1. a. $0$; b. $-1$; c. $-1$; d. $0$
2. a. $-1$; b. $0$; c. $0$; d. $1$
3. a. $0$; b. $-1$; c. $-1$; d. $0$
4. a. $1$; b. $-1$; c. $0$; d. $0$
5. a. Second quadrant; b. Third quadrant
6. a. Fourth quadrant; b. First quadrant
7. a. $\theta=\frac{\pi}{2}+2k\pi,k\in\mathbb{Z}$; b. $\theta=\pi + 2k\pi,k\in\mathbb{Z}$; c. $\theta=k\pi,k\in\mathbb{Z}$; d. No solution
8. a. $\theta = 2k\pi,k\in\mathbb{Z}$; b. $\theta=\frac{3\pi}{2}+2k\pi,k\in\mathbb{Z}$; c. $\theta=\frac{\pi}{2}+k\pi,k\in\mathbb{Z}$; d. No solution
9. a. $0$; b. Negative; c. Negative; d. Negative
10. a. Negative; b. Positive; c. Negative; d. $0$
11. a. Positive; b. Negative; c. Positive; d. Positive
12. a. Positive; b. Positive; c. Negative; d. Positive
13. a. Negative; b. Negative; c. $0$; d. Positive
14. a. Positive; b.

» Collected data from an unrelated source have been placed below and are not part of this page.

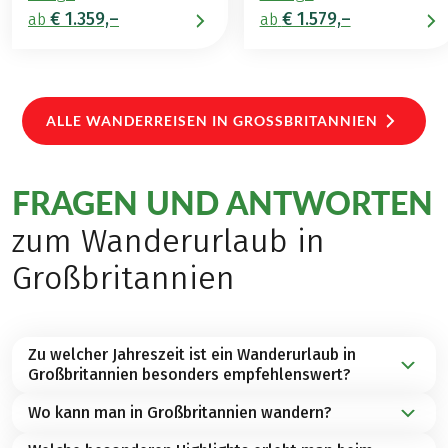
€ 1.359,–
€ 1.579,–
ab
ab
ALLE WANDERREISEN IN GROSSBRITANNIEN
FRAGEN UND ANTWORTEN
zum Wanderurlaub in
Großbritannien
Zu welcher Jahreszeit ist ein Wanderurlaub in
Großbritannien besonders empfehlenswert?
Wo kann man in Großbritannien wandern?
Besonders empfehlenswert ist das Wandern in
Großbritannien von
März bis Oktober
.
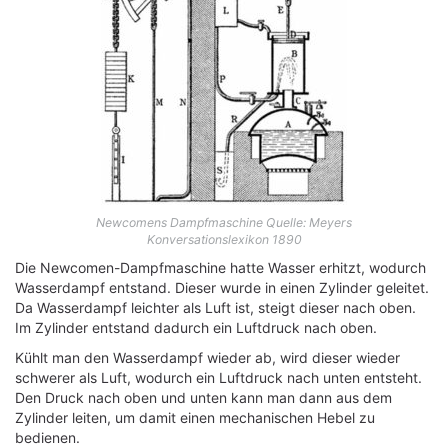
Newcomens Dampfmaschine Quelle: Meyers
Konversationslexikon 1890
Die Newcomen-Dampfmaschine hatte Wasser erhitzt, wodurch
Wasserdampf entstand. Dieser wurde in einen Zylinder geleitet.
Da Wasserdampf leichter als Luft ist, steigt dieser nach oben.
Im Zylinder entstand dadurch ein Luftdruck nach oben.
Kühlt man den Wasserdampf wieder ab, wird dieser wieder
schwerer als Luft, wodurch ein Luftdruck nach unten entsteht.
Den Druck nach oben und unten kann man dann aus dem
Zylinder leiten, um damit einen mechanischen Hebel zu
bedienen.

Positive; c. Negative; d. Positive
15. a. Positive; b. Negative; c. $0$; d. Positive
16. a. Positive; b. Negative; c. $0$; d. Negative
17. $\sin\theta=\frac{4}{5},\cos\theta=\frac{3}{5}$
18. $\sin\theta=-\frac{\sqrt{10}}{10},\cos\theta=-\frac{3\sqrt{10}}{10}$
19. $\sin\theta=\frac{5}{13},\cos\theta=\frac{12}{13}$
20. Insufficient data for a complete answer.